**Your objective:**
Please set down the data word for word; images do not go in the copy.

**Given information:**
# # #

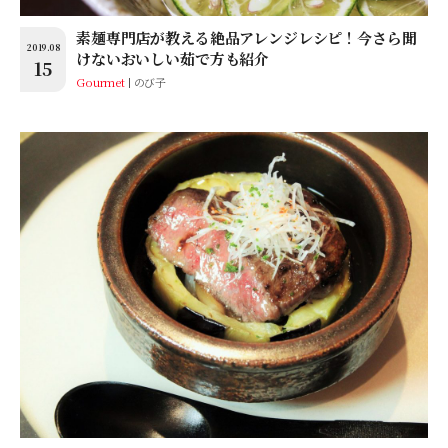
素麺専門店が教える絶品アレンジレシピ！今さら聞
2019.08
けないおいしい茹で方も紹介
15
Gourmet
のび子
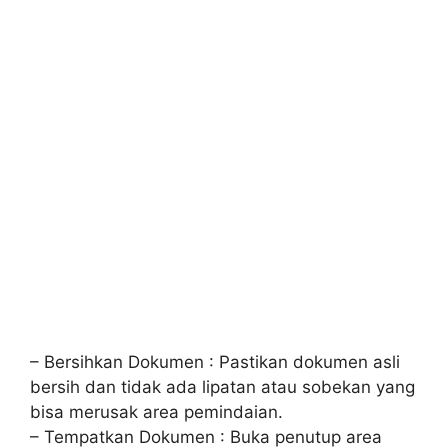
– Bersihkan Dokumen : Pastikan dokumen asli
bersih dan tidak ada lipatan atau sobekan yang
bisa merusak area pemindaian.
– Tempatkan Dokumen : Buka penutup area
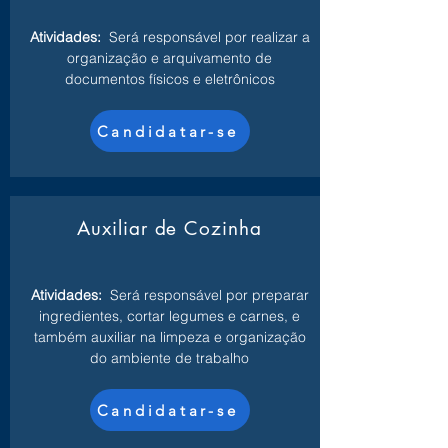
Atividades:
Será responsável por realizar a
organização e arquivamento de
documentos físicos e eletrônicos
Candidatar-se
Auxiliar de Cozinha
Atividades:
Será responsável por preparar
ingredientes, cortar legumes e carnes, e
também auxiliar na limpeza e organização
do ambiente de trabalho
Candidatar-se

# # #

**Completed exercise:**
素麺専門店が教える絶品アレンジレシピ！今さら聞
2019.08
けないおいしい茹で方も紹介
15
Gourmet
のび子
– Bersihkan Dokumen : Pastikan dokumen asli
bersih dan tidak ada lipatan atau sobekan yang
bisa merusak area pemindaian.
– Tempatkan Dokumen : Buka penutup area
Atividades:
Será responsável por realizar a
organização e arquivamento de
documentos físicos e eletrônicos
Candidatar-se
Auxiliar de Cozinha
Atividades:
Será responsável por preparar
ingredientes, cortar legumes e carnes, e
também auxiliar na limpeza e organização
do ambiente de trabalho
Candidatar-se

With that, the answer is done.